Of the 47 households, 14.9% had children under 18 living with them, 51.1% were married couples living together, 4.3% had a female householder with no husband present, and 38.3% were not families. About 36.2% of households were one person and 19.1% were one person 65 or older. The average household size was 2.13, and the average family size was 2.79.

The age distribution was 13.0% under 18, 8.0% from 18 to 24, 24.0% from 25 to 44, 27.0% from 45 to 64, and 28.0% were 65 or older. The median age was 48 years. For every 100 females, there were 138.1 males. For every 100 females 18 and over, there were 128.9 males.

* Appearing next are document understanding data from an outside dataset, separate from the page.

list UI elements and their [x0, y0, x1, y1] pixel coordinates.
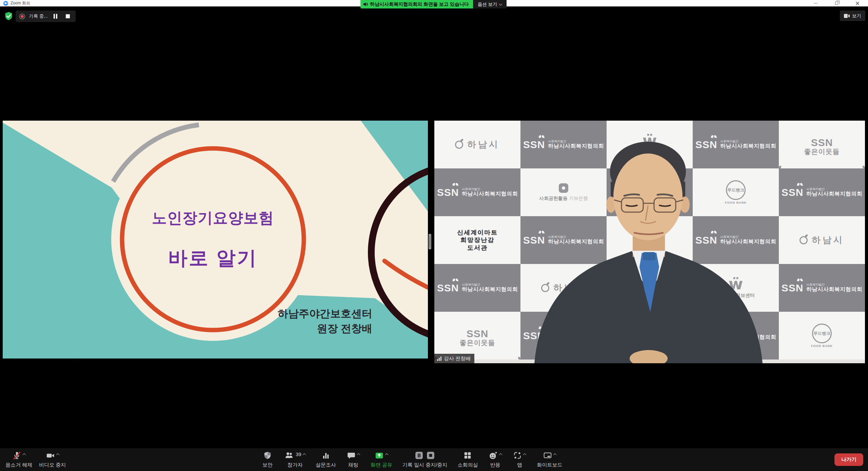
participants-icon [285, 451, 294, 460]
chevron-up-icon[interactable] [385, 453, 389, 457]
chevron-up-icon[interactable] [302, 453, 306, 457]
camera-icon [46, 451, 55, 460]
chevron-up-icon[interactable] [553, 453, 556, 457]
welfare-info-center-logo: ẅ사회복지정보센터 [631, 134, 669, 155]
leave-meeting-button[interactable]: 나가기 [834, 453, 863, 466]
w-mark-icon: ẅ [729, 277, 743, 291]
slide-footer: 하남주야간보호센터 원장 전창배 [278, 306, 372, 336]
chevron-up-icon[interactable] [523, 453, 527, 457]
view-options-button[interactable]: 옵션 보기 [473, 0, 507, 8]
zoom-meeting-window: Zoom 회의 하남시사회복지협의회의 화면을 보고 있습니다 옵션 보기 [0, 0, 868, 471]
banner-cell: SSN좋은이웃들 [779, 121, 865, 168]
ssn-council-logo: SSN사회복지법인하남시사회복지협의회 [523, 139, 604, 150]
toolbar-left-group: 음소거 해제 비디오 중지 [2, 448, 69, 471]
ssn-butterfly-icon [453, 183, 458, 186]
hanam-swirl-icon [455, 141, 463, 149]
ssn-butterfly-icon [711, 135, 716, 138]
hanam-swirl-icon [800, 236, 808, 244]
recording-indicator: 기록 중... [16, 11, 76, 22]
banner-cell: 푸드뱅크FOOD BANK [693, 168, 779, 216]
hanam-city-logo: 하남시 [541, 282, 586, 294]
ssn-butterfly-icon [475, 325, 480, 328]
share-banner-message-area: 하남시사회복지협의회의 화면을 보고 있습니다 [360, 0, 473, 8]
banner-cell: 사회공헌활동기부은행 [520, 168, 607, 216]
chevron-up-icon[interactable] [23, 453, 26, 457]
toolbar-participants-button[interactable]: 39 참가자 [281, 448, 309, 471]
banner-cell [607, 168, 693, 216]
welfare-info-center-logo: ẅ사회복지정보센터 [717, 277, 755, 299]
toolbar-record-pause-stop-button[interactable]: 기록 일시 중지/중지 [399, 448, 451, 471]
toolbar-center-group: 보안 39 참가자 [257, 448, 566, 471]
ssn-council-logo: SSN사회복지법인하남시사회복지협의회 [437, 282, 518, 294]
food-bank-logo: 푸드뱅크FOOD BANK [811, 324, 833, 348]
w-mark-icon: ẅ [643, 134, 657, 148]
chevron-up-icon[interactable] [499, 453, 502, 457]
ssn-council-logo: SSN사회복지법인하남시사회복지협의회 [437, 187, 518, 198]
participants-count: 39 [296, 451, 301, 457]
chevron-up-icon[interactable] [56, 453, 60, 457]
banner-cell: SSN사회복지법인하남시사회복지협의회 [779, 264, 865, 312]
food-bank-badge-icon: 푸드뱅크 [726, 180, 746, 200]
banner-cell: 하남시 [779, 216, 865, 264]
chat-bubble-icon [347, 451, 356, 460]
banner-cell: SSN사회복지법인하남시사회복지협의회 [520, 312, 607, 360]
banner-cell [607, 216, 693, 264]
close-icon [855, 1, 860, 5]
hanam-city-logo: 하남시 [455, 139, 500, 150]
meeting-control-row: 기록 중... 보기 [0, 9, 868, 23]
slide-title-line1: 노인장기요양보험 [128, 208, 298, 228]
toolbar-apps-button[interactable]: 앱 [509, 448, 530, 471]
pause-recording-button[interactable] [51, 12, 60, 21]
banner-cell: ẅ사회복지정보센터 [693, 264, 779, 312]
participant-name: 강사 전창배 [444, 355, 471, 362]
toolbar-chat-button[interactable]: 채팅 [343, 448, 364, 471]
view-layout-button[interactable]: 보기 [840, 11, 866, 21]
ssn-council-logo: SSN사회복지법인하남시사회복지협의회 [695, 330, 776, 342]
zoom-logo-icon [3, 1, 8, 6]
toolbar-reactions-button[interactable]: 반응 [485, 448, 506, 471]
banner-cell: SSN사회복지법인하남시사회복지협의회 [520, 216, 607, 264]
banner-floor-edge [434, 360, 865, 363]
toolbar-breakout-rooms-button[interactable]: 소회의실 [454, 448, 481, 471]
toolbar-polls-button[interactable]: 설문조사 [312, 448, 339, 471]
meeting-toolbar: 음소거 해제 비디오 중지 [0, 448, 868, 471]
ssn-council-logo: SSN사회복지법인하남시사회복지협의회 [695, 139, 776, 150]
ssn-council-logo: SSN사회복지법인하남시사회복지협의회 [523, 234, 604, 246]
ssn-butterfly-icon [711, 326, 716, 329]
banner-cell: SSN사회복지법인하남시사회복지협의회 [779, 168, 865, 216]
ssn-butterfly-icon [797, 279, 803, 281]
mic-muted-icon [12, 451, 21, 460]
ssn-butterfly-icon [539, 326, 544, 329]
banner-cell: SSN사회복지법인하남시사회복지협의회 [693, 216, 779, 264]
toolbar-share-screen-button[interactable]: 화면 공유 [367, 448, 396, 471]
maximize-button[interactable] [826, 0, 847, 6]
stop-recording-button[interactable] [63, 12, 72, 21]
chevron-up-icon[interactable] [357, 453, 360, 457]
banner-cell: SSN사회복지법인하남시사회복지협의회 [434, 264, 520, 312]
ssn-butterfly-icon [539, 231, 544, 233]
pane-resize-handle[interactable] [429, 234, 431, 249]
recording-dot-icon [19, 13, 25, 20]
toolbar-stop-video-button[interactable]: 비디오 중지 [36, 448, 69, 471]
banner-cell [607, 264, 693, 312]
close-button[interactable] [847, 0, 868, 6]
banner-cell: SSN사회복지법인하남시사회복지협의회 [693, 121, 779, 168]
ssn-council-logo: SSN사회복지법인하남시사회복지협의회 [523, 330, 604, 342]
banner-cell: 하남시 [434, 121, 520, 168]
poll-chart-icon [321, 451, 330, 460]
minimize-icon [814, 3, 817, 4]
ssn-good-neighbors-logo: SSN좋은이웃들 [804, 134, 840, 155]
toolbar-unmute-button[interactable]: 음소거 해제 [2, 448, 36, 471]
ssn-butterfly-icon [711, 231, 716, 233]
minimize-button[interactable] [805, 0, 826, 6]
ssn-good-neighbors-logo: SSN좋은이웃들 [460, 325, 495, 346]
toolbar-security-button[interactable]: 보안 [257, 448, 278, 471]
signal-strength-icon [437, 356, 441, 361]
ssn-council-logo: SSN사회복지법인하남시사회복지협의회 [782, 282, 863, 294]
toolbar-whiteboard-button[interactable]: 화이트보드 [533, 448, 566, 471]
slide-footer-line1: 하남주야간보호센터 [278, 306, 372, 321]
shield-icon [263, 451, 272, 460]
screen-share-banner: 하남시사회복지협의회의 화면을 보고 있습니다 옵션 보기 [360, 0, 507, 8]
apps-icon [513, 451, 522, 460]
share-screen-icon [375, 451, 384, 460]
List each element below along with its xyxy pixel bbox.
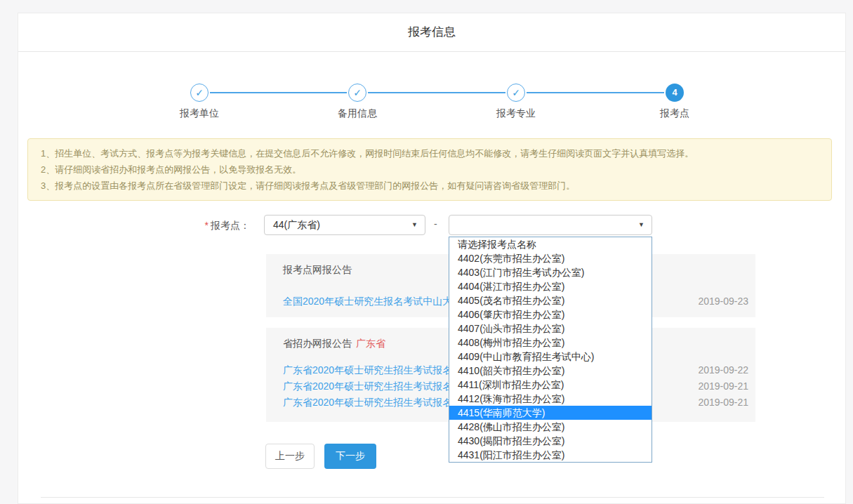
notice-line-2: 2、请仔细阅读省招办和报考点的网报公告，以免导致报名无效。 — [41, 161, 819, 178]
card-header: 报考信息 — [18, 13, 845, 52]
exam-site-dropdown-list: 请选择报考点名称 4402(东莞市招生办公室) 4403(江门市招生考试办公室)… — [449, 237, 652, 463]
step-label-backup-info: 备用信息 — [315, 107, 399, 120]
announcement-date: 2019-09-21 — [698, 378, 748, 394]
announcement-link[interactable]: 全国2020年硕士研究生报名考试中山大学 — [283, 293, 462, 310]
step-wizard: ✓ ✓ ✓ 4 报考单位 备用信息 报考专业 报考点 — [18, 84, 845, 133]
dropdown-option[interactable]: 请选择报考点名称 — [449, 237, 652, 251]
province-select[interactable]: 44(广东省) ▼ — [264, 215, 425, 235]
step-4-circle: 4 — [666, 84, 684, 102]
check-icon: ✓ — [195, 87, 204, 98]
notice-line-1: 1、招生单位、考试方式、报考点等为报考关键信息，在提交信息后不允许修改，网报时间… — [41, 145, 819, 161]
field-label-text: 报考点： — [211, 220, 250, 231]
dropdown-arrow-icon: ▼ — [411, 215, 418, 234]
notice-box: 1、招生单位、考试方式、报考点等为报考关键信息，在提交信息后不允许修改，网报时间… — [27, 138, 832, 201]
dropdown-option[interactable]: 4409(中山市教育招生考试中心) — [449, 350, 652, 364]
announcement-link[interactable]: 广东省2020年硕士研究生招生考试报名 — [283, 394, 452, 411]
step-label-unit: 报考单位 — [157, 107, 242, 120]
next-step-button[interactable]: 下一步 — [324, 444, 376, 469]
previous-step-button[interactable]: 上一步 — [265, 444, 315, 469]
dropdown-option[interactable]: 4404(湛江市招生办公室) — [449, 279, 652, 293]
bottom-divider — [41, 497, 824, 498]
step-2-circle: ✓ — [348, 84, 366, 102]
dropdown-option[interactable]: 4431(阳江市招生办公室) — [449, 448, 652, 462]
dropdown-option[interactable]: 4410(韶关市招生办公室) — [449, 364, 652, 378]
dropdown-option[interactable]: 4428(佛山市招生办公室) — [449, 420, 652, 434]
check-icon: ✓ — [512, 87, 520, 98]
step-3-circle: ✓ — [507, 84, 525, 102]
step-label-major: 报考专业 — [474, 107, 558, 120]
announcement-link[interactable]: 广东省2020年硕士研究生招生考试报名 — [283, 378, 452, 394]
select-separator: - — [434, 218, 437, 230]
step-number: 4 — [672, 87, 677, 98]
step-label-exam-site: 报考点 — [633, 107, 717, 120]
dropdown-option[interactable]: 4405(茂名市招生办公室) — [449, 293, 652, 307]
province-select-value: 44(广东省) — [273, 215, 320, 234]
dropdown-option-highlighted[interactable]: 4415(华南师范大学) — [449, 406, 652, 420]
province-tag: 广东省 — [356, 338, 385, 349]
check-icon: ✓ — [353, 87, 362, 98]
step-connector — [368, 92, 505, 93]
dropdown-option[interactable]: 4407(汕头市招生办公室) — [449, 321, 652, 336]
dropdown-arrow-icon: ▼ — [638, 215, 644, 234]
dropdown-option[interactable]: 4402(东莞市招生办公室) — [449, 251, 652, 265]
dropdown-option[interactable]: 4412(珠海市招生办公室) — [449, 392, 652, 406]
dropdown-option[interactable]: 4411(深圳市招生办公室) — [449, 378, 652, 392]
announcement-date: 2019-09-23 — [698, 293, 748, 310]
step-connector — [210, 92, 347, 93]
dropdown-option[interactable]: 4430(揭阳市招生办公室) — [449, 434, 652, 448]
step-connector — [527, 92, 664, 93]
exam-site-field-label: *报考点： — [18, 220, 250, 232]
dropdown-option[interactable]: 4406(肇庆市招生办公室) — [449, 307, 652, 321]
dropdown-option[interactable]: 4403(江门市招生考试办公室) — [449, 265, 652, 279]
exam-site-select[interactable]: ▼ — [449, 215, 652, 235]
announcement-date: 2019-09-21 — [698, 394, 748, 411]
announcement-title-text: 省招办网报公告 — [283, 338, 352, 349]
announcement-date: 2019-09-22 — [698, 362, 748, 378]
required-asterisk: * — [205, 220, 209, 231]
page-title: 报考信息 — [18, 13, 845, 51]
step-1-circle: ✓ — [190, 84, 209, 102]
registration-info-card: 报考信息 ✓ ✓ ✓ 4 报考单位 备用信息 报考专业 报考点 1、招生单位、考… — [18, 13, 846, 504]
announcement-link[interactable]: 广东省2020年硕士研究生招生考试报名 — [283, 362, 452, 378]
dropdown-option[interactable]: 4408(梅州市招生办公室) — [449, 336, 652, 350]
notice-line-3: 3、报考点的设置由各报考点所在省级管理部门设定，请仔细阅读报考点及省级管理部门的… — [41, 178, 819, 194]
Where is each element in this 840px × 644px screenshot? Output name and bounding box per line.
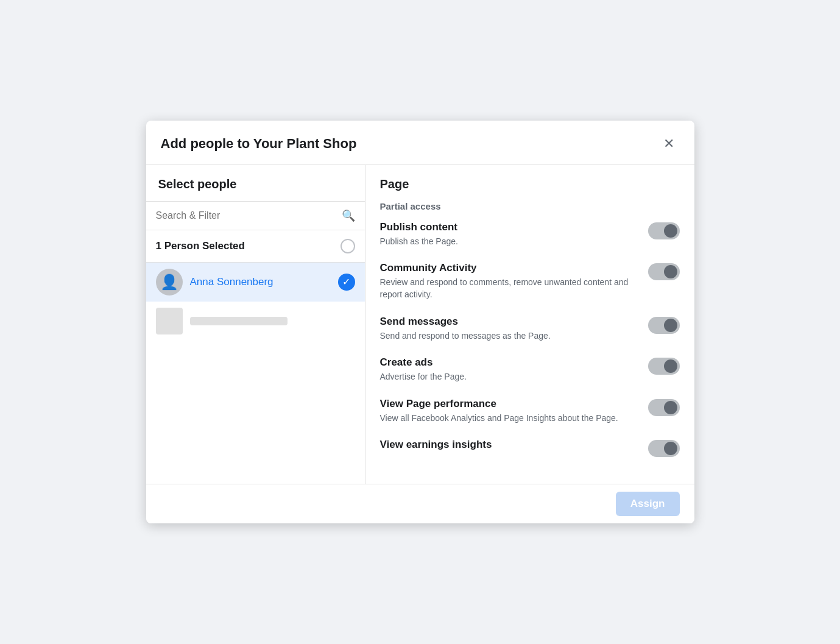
toggle-thumb-create_ads xyxy=(664,359,677,373)
person-icon: 👤 xyxy=(160,274,178,291)
person-row[interactable]: 👤 Anna Sonnenberg ✓ xyxy=(146,263,365,302)
blurred-text xyxy=(190,317,288,325)
selected-label: 1 Person Selected xyxy=(156,240,245,252)
search-bar: 🔍 xyxy=(146,202,365,230)
toggle-view_page_performance[interactable] xyxy=(648,399,680,416)
permission-title-send_messages: Send messages xyxy=(380,316,638,328)
permission-title-publish_content: Publish content xyxy=(380,221,638,233)
checkmark-icon: ✓ xyxy=(342,276,350,288)
modal-footer: Assign xyxy=(146,484,694,523)
toggle-publish_content[interactable] xyxy=(648,222,680,239)
avatar: 👤 xyxy=(156,269,183,295)
close-icon: ✕ xyxy=(663,136,674,152)
toggle-thumb-view_earnings_insights xyxy=(664,442,677,455)
page-heading: Page xyxy=(380,177,680,191)
permission-text-view_page_performance: View Page performanceView all Facebook A… xyxy=(380,398,638,425)
permission-text-publish_content: Publish contentPublish as the Page. xyxy=(380,221,638,248)
toggle-thumb-send_messages xyxy=(664,319,677,332)
permission-item-view_earnings_insights: View earnings insights xyxy=(380,439,680,457)
toggle-create_ads[interactable] xyxy=(648,358,680,375)
permission-item-send_messages: Send messagesSend and respond to message… xyxy=(380,316,680,342)
right-panel: Page Partial access Publish contentPubli… xyxy=(365,165,694,484)
assign-button[interactable]: Assign xyxy=(616,492,680,516)
toggle-thumb-view_page_performance xyxy=(664,401,677,414)
toggle-view_earnings_insights[interactable] xyxy=(648,440,680,457)
permission-text-community_activity: Community ActivityReview and respond to … xyxy=(380,262,638,300)
modal: Add people to Your Plant Shop ✕ Select p… xyxy=(146,121,694,524)
permission-desc-send_messages: Send and respond to messages as the Page… xyxy=(380,330,638,342)
blurred-row xyxy=(146,302,365,341)
permission-desc-create_ads: Advertise for the Page. xyxy=(380,371,638,383)
permission-item-community_activity: Community ActivityReview and respond to … xyxy=(380,262,680,300)
permission-item-view_page_performance: View Page performanceView all Facebook A… xyxy=(380,398,680,425)
permission-item-create_ads: Create adsAdvertise for the Page. xyxy=(380,356,680,383)
permission-desc-publish_content: Publish as the Page. xyxy=(380,236,638,248)
toggle-send_messages[interactable] xyxy=(648,317,680,334)
modal-header: Add people to Your Plant Shop ✕ xyxy=(146,121,694,165)
person-checkbox-checked[interactable]: ✓ xyxy=(338,274,355,291)
partial-access-label: Partial access xyxy=(380,201,680,211)
toggle-thumb-publish_content xyxy=(664,224,677,238)
permission-item-publish_content: Publish contentPublish as the Page. xyxy=(380,221,680,248)
permission-title-view_earnings_insights: View earnings insights xyxy=(380,439,638,451)
permission-text-send_messages: Send messagesSend and respond to message… xyxy=(380,316,638,342)
select-people-heading: Select people xyxy=(146,165,365,202)
person-name: Anna Sonnenberg xyxy=(190,276,338,288)
select-all-checkbox[interactable] xyxy=(341,239,355,253)
permission-title-community_activity: Community Activity xyxy=(380,262,638,274)
toggle-thumb-community_activity xyxy=(664,265,677,278)
selected-row: 1 Person Selected xyxy=(146,230,365,263)
modal-title: Add people to Your Plant Shop xyxy=(161,136,357,152)
permission-title-create_ads: Create ads xyxy=(380,356,638,369)
close-button[interactable]: ✕ xyxy=(658,133,680,155)
search-icon: 🔍 xyxy=(342,209,355,222)
permission-desc-view_page_performance: View all Facebook Analytics and Page Ins… xyxy=(380,412,638,425)
permission-text-view_earnings_insights: View earnings insights xyxy=(380,439,638,453)
toggle-community_activity[interactable] xyxy=(648,263,680,280)
permission-desc-community_activity: Review and respond to comments, remove u… xyxy=(380,277,638,300)
permissions-list: Publish contentPublish as the Page.Commu… xyxy=(380,221,680,472)
permission-title-view_page_performance: View Page performance xyxy=(380,398,638,410)
left-panel: Select people 🔍 1 Person Selected 👤 Anna… xyxy=(146,165,365,484)
blurred-avatar xyxy=(156,308,183,334)
permission-text-create_ads: Create adsAdvertise for the Page. xyxy=(380,356,638,383)
search-input[interactable] xyxy=(156,210,342,221)
modal-body: Select people 🔍 1 Person Selected 👤 Anna… xyxy=(146,165,694,484)
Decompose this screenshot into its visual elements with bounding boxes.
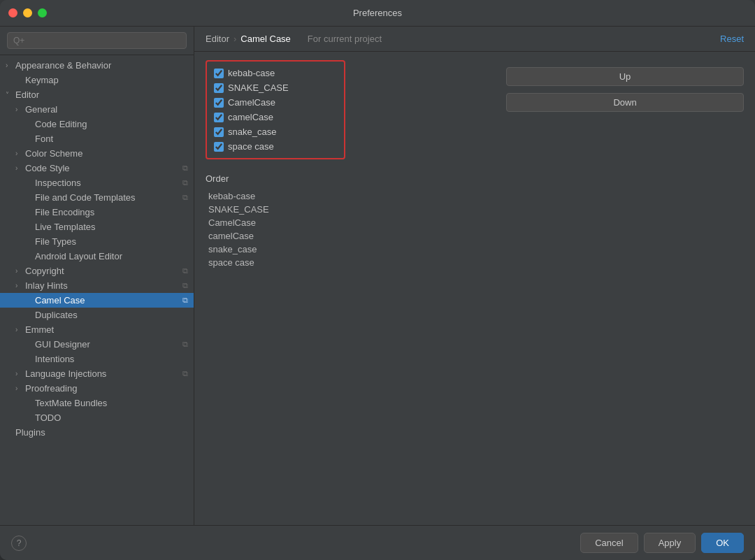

The median household income was $16,500 and the median family income was $15,313. Males had a median income of $19,375 versus $11,250 for females. The per capita income for the town was $8,611. There were 47.8% of families and 52.9% of the population living below the poverty line, including 100.0% of under 18 and 22.2% of those over 64.

Historical population
| Census | Pop. | Note | %± |
| 1910 | 1,052 |  | — |
| 1930 | 553 |  | — |
| 1940 | 464 |  | −16.1% |
| 1950 | 409 |  | −11.9% |
| 1960 | 294 |  | −28.1% |
| 1970 | 245 |  | −16.7% |
| 1980 | 165 |  | −32.7% |
| 1990 | 115 |  | −30.3% |
| 2000 | 100 |  | −13.0% |
| 2010 | 90 |  | −10.0% |
| 2020 | 61 |  | −32.2% |
U.S. Decennial Census 2020 Census

==Education==
The Town of Toyah is served by the Pecos-Barstow-Toyah Independent School District.